- _Dataset entries_:

[Start of section]

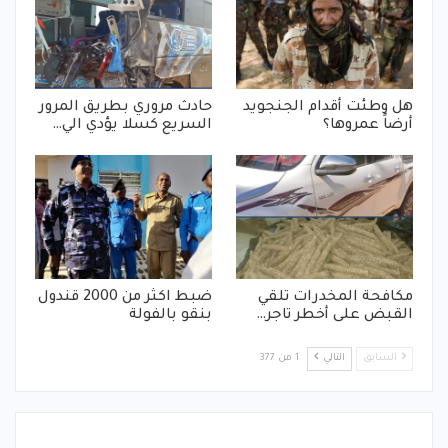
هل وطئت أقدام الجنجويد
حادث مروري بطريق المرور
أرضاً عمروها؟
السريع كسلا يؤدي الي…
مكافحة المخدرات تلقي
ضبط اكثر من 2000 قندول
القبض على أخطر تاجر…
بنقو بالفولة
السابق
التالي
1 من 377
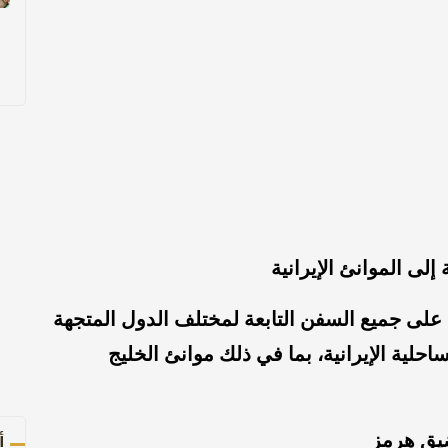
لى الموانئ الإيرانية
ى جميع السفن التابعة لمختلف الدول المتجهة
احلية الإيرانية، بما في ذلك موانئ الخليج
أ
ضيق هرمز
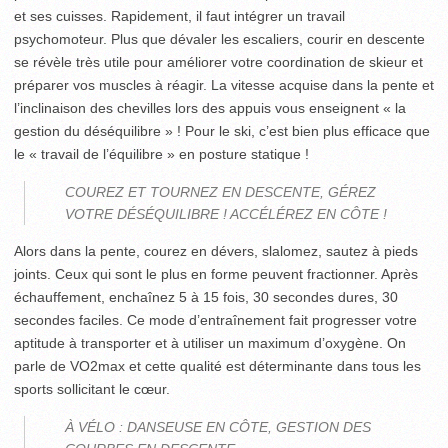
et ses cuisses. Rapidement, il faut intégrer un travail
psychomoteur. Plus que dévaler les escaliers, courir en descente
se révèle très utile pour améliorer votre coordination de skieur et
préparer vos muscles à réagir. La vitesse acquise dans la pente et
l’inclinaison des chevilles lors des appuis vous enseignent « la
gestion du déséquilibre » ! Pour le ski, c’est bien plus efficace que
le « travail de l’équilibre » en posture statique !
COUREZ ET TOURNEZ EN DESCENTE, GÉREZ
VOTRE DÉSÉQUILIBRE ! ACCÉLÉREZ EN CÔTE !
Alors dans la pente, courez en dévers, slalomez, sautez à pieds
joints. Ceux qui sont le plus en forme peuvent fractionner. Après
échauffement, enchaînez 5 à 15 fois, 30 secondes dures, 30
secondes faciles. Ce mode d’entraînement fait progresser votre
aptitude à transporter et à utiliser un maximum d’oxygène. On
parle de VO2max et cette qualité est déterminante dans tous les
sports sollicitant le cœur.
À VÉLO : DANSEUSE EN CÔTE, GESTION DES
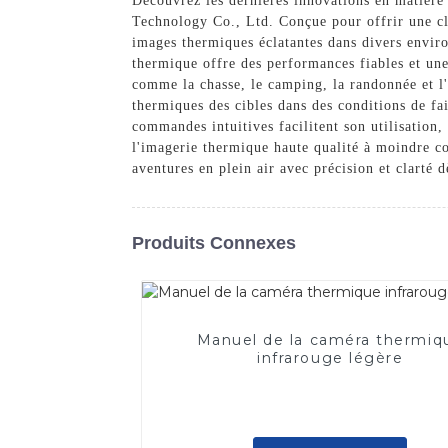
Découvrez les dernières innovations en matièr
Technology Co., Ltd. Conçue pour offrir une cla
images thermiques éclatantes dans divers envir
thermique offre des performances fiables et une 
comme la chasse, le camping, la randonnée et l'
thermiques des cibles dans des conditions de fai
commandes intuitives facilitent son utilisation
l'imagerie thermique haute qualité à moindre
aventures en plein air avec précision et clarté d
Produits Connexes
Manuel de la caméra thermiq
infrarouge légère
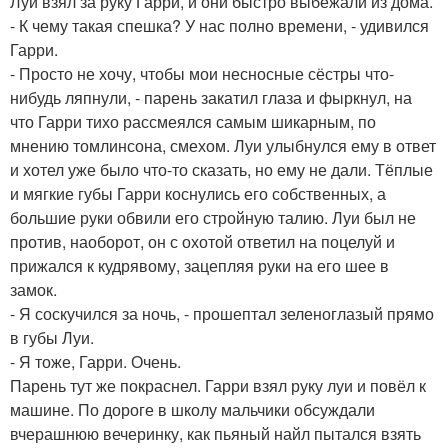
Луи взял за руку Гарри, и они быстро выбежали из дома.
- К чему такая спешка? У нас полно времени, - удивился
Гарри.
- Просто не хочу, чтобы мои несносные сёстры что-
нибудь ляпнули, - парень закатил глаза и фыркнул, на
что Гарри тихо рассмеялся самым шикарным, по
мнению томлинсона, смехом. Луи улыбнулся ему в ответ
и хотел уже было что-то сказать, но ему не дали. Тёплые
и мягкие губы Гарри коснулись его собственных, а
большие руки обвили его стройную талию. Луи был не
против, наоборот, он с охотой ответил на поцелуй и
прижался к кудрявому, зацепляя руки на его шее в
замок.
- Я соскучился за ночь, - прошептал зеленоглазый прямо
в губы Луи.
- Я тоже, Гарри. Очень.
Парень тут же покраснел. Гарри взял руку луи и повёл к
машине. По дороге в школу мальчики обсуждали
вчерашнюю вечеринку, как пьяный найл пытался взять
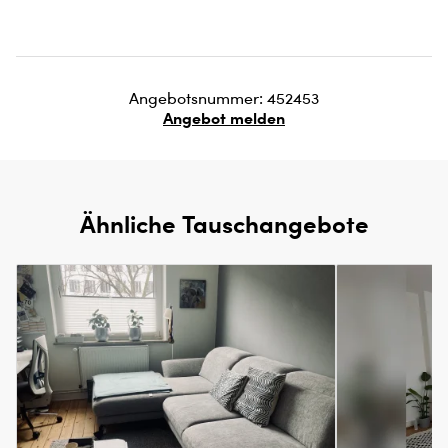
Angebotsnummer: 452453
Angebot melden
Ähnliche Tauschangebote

[End of section]

- _EXERCISE AIM_:
No pictures go in the copy. Set down all the data exactly.

- _ANSWER TO THIS TASK_:
هل وطئت أقدام الجنجويد
حادث مروري بطريق المرور
أرضاً عمروها؟
السريع كسلا يؤدي الي…
مكافحة المخدرات تلقي
ضبط اكثر من 2000 قندول
القبض على أخطر تاجر…
بنقو بالفولة
السابق
التالي
1 من 377
لى الموانئ الإيرانية
ى جميع السفن التابعة لمختلف الدول المتجهة
احلية الإيرانية، بما في ذلك موانئ الخليج
أ
ضيق هرمز
et ses cuisses. Rapidement, il faut intégrer un travail
psychomoteur. Plus que dévaler les escaliers, courir en descente
se révèle très utile pour améliorer votre coordination de skieur et
préparer vos muscles à réagir. La vitesse acquise dans la pente et
l’inclinaison des chevilles lors des appuis vous enseignent « la
gestion du déséquilibre » ! Pour le ski, c’est bien plus efficace que
le « travail de l’équilibre » en posture statique !
COUREZ ET TOURNEZ EN DESCENTE, GÉREZ
VOTRE DÉSÉQUILIBRE ! ACCÉLÉREZ EN CÔTE !
Alors dans la pente, courez en dévers, slalomez, sautez à pieds
joints. Ceux qui sont le plus en forme peuvent fractionner. Après
échauffement, enchaînez 5 à 15 fois, 30 secondes dures, 30
secondes faciles. Ce mode d’entraînement fait progresser votre
aptitude à transporter et à utiliser un maximum d’oxygène. On
parle de VO2max et cette qualité est déterminante dans tous les
sports sollicitant le cœur.
À VÉLO : DANSEUSE EN CÔTE, GESTION DES
Découvrez les dernières innovations en matièr
Technology Co., Ltd. Conçue pour offrir une cla
images thermiques éclatantes dans divers envir
thermique offre des performances fiables et une 
comme la chasse, le camping, la randonnée et l'
thermiques des cibles dans des conditions de fai
commandes intuitives facilitent son utilisation
l'imagerie thermique haute qualité à moindre
aventures en plein air avec précision et clarté d
Produits Connexes
Manuel de la caméra thermiq
infrarouge légère
Луи взял за руку Гарри, и они быстро выбежали из дома.
- К чему такая спешка? У нас полно времени, - удивился
Гарри.
- Просто не хочу, чтобы мои несносные сёстры что-
нибудь ляпнули, - парень закатил глаза и фыркнул, на
что Гарри тихо рассмеялся самым шикарным, по
мнению томлинсона, смехом. Луи улыбнулся ему в ответ
и хотел уже было что-то сказать, но ему не дали. Тёплые
и мягкие губы Гарри коснулись его собственных, а
большие руки обвили его стройную талию. Луи был не
против, наоборот, он с охотой ответил на поцелуй и
прижался к кудрявому, зацепляя руки на его шее в
замок.
- Я соскучился за ночь, - прошептал зеленоглазый прямо
в губы Луи.
- Я тоже, Гарри. Очень.
Парень тут же покраснел. Гарри взял руку луи и повёл к
машине. По дороге в школу мальчики обсуждали
вчерашнюю вечеринку, как пьяный найл пытался взять
Angebotsnummer: 452453
Angebot melden
Ähnliche Tauschangebote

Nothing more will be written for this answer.